>>>

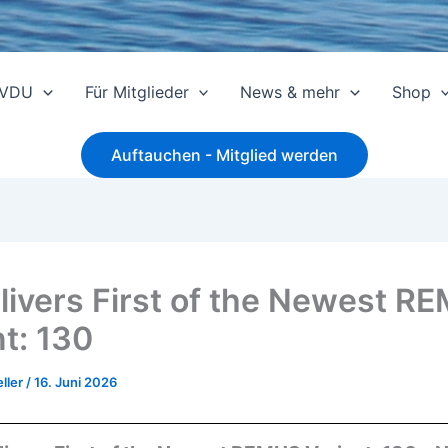
 VDU
Für Mitglieder
News & mehr
Shop
Auftauchen - Mitglied werden
elivers First of the Newest R
nt: 130
ller
/
16. Juni 2026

<<<

The data must be printed exactly, image-free.

 VDU
Für Mitglieder
News & mehr
Shop
Auftauchen - Mitglied werden
elivers First of the Newest R
nt: 130
ller
/
16. Juni 2026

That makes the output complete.